While Cullen said it is impossible to come up with an exact dollar amount for the money laundered in B.C., he put the amount in the billions — calling money laundering a “significant problem requiring strong and decisive action.”
“Sophisticated professional money launderers operating in British Columbia are laundering staggering amounts of illicit funds,” the report said.
Cullen said “an unprecedented volume of cash was laundered through B.C. casinos” during the period he studied from 2006 to 2016. He found the agencies responsible for stopping the problem were aware of the issue, but “failed to intervene effectively.”
‘No evidence’ politicians were corrupt, commissioner says
The commissioner also said he found no evidence of corruption among the elected officials who oversaw the various ministries responsible for cracking down on money laundering while dirty money was flowing into casinos.
“While some could have done more, there is no evidence that any of the failures was motivated by corruption,” he concluded.
Cullen’s report makes a series of sweeping recommendations, including a more vigorous approach to asset seizure and the introduction of unexplained wealth orders to “discourage foreign corrupt officials and others from moving their illicit wealth to British Columbia through the purchase of real estate and other valuable assets.”
In faulting FINTRAC, Cullen said the federal anti-money laundering regime has encouraged “defensive reporting” — through which entities responsible for reporting potential suspicious activity err on the side of caution by making a report at the slightest sign of uncertainty.
He said that’s led to high-volume, low-value intelligence gathering. From 2019 to 2020, the agency received 31 million individual reports but only sent a little more than 2,000 intelligence packages to law enforcement — 355 of them to police in B.C.
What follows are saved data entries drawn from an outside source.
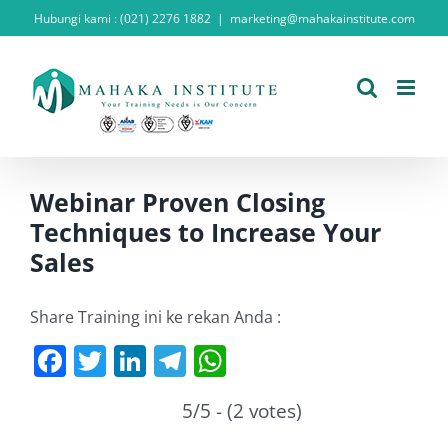
Skip
Hubungi kami : (021) 2276 1882
|
marketing@mahakainstitute.com
to
content
Webinar Proven Closing
Techniques to Increase Your
Sales
Share Training ini ke rekan Anda :
Facebook
Twitter
LinkedIn
Telegram
WhatsApp
5/5 - (2 votes)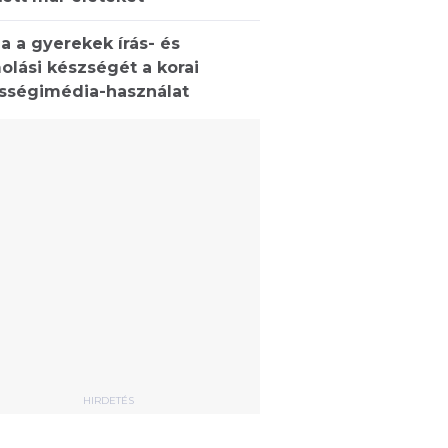
a a gyerekek írás- és
olási készségét a korai
sségimédia-használat
HIRDETÉS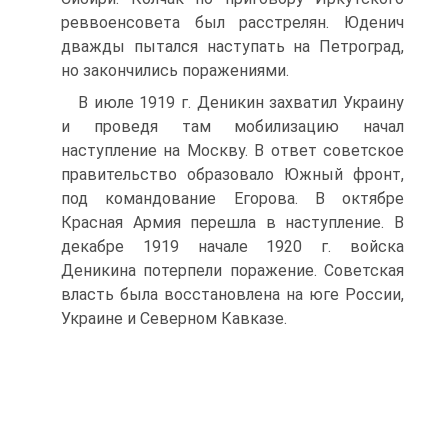
реввоенсовета был расстрелян. Юденич
дважды пытался наступать на Петроград,
но закончились поражениями.
В июле 1919 г. Деникин захватил Украину
и проведя там мобилизацию начал
наступление на Москву. В ответ советское
правительство образовало Южный фронт,
под командование Егорова. В октябре
Красная Армия перешла в наступление. В
декабре 1919 начале 1920 г. войска
Деникина потерпели поражение. Советская
власть была восстановлена на юге России,
Украине и Северном Кавказе.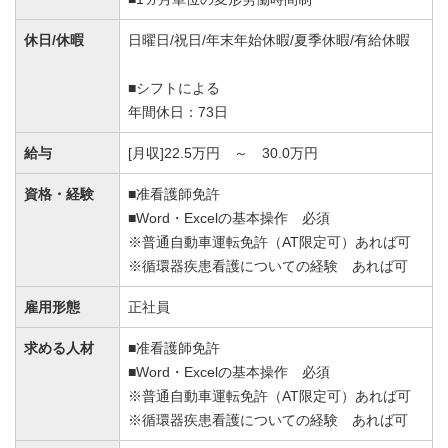
休日/休暇
日曜日/祝日/年末年始休暇/夏季休暇/有給休暇
■シフトによる
年間休日：73日
給与
[月収]22.5万円 ～ 30.0万円
資格・経験
■准看護師免許
■Word・Excelの基本操作 必須
※普通自動車運転免許（AT限定可）あれば可
※循環器疾患看護についての経験 あれば可
雇用形態
正社員
求める人材
■准看護師免許
■Word・Excelの基本操作 必須
※普通自動車運転免許（AT限定可）あれば可
※循環器疾患看護についての経験 あれば可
He said FINTRAC’s results compare poorly to other nations with comparable systems.
As for who would serve as anti-money laundering commissioner in B.C., should the province create the position, Cullen stressed he would not be the one to take the role — despite the time he has spent examining the problem.
In 2008, CBC journalists took $24,000 in cash to B.C. casinos to see just how easy money laundering would be. Turns out it wasn’t hard at all:
Money laundering not causing housing unaffordability
While acknowledging the work the province has already done to track ownership of real estate and crack down on dirty money flowing through B.C.’s red-hot housing market, Cullen said the field is still highly vulnerable to money laundering.
“Money laundering in the real estate sector often involves the use of loans, mortgages and, in some cases, lawyer’s trust accounts and the legal system,” he said.
He said the body that regulates real estate in B.C. needs a clear mandate to combat money laundering. He also faulted real estate agents themselves for their “poor record of anti-money laundering reporting and compliance.”
Cullen’s final report said the province also needs more effective regulation of the mortgage lending industry and suggested — among other measures — that the province establish a transparent corporate beneficial ownership registry.
He also said B.C. should create a regime to report transactions over $10,000.
Although many of Cullen’s recommendations centre around the real estate market and the role of lawyers and real estate agents in transactions that have seen housing prices rise dramatically across the province in recent years, he stressed money laundering is not the source of housing unaffordability.
“I am unable to conclude that money laundering is a significant cause of housing unaffordability in the residential real estate market,” Cullen said.
“Money laundering should be addressed, to be sure, but steps taken to counteract money laundering should not be viewed as a solution for housing unaffordability.”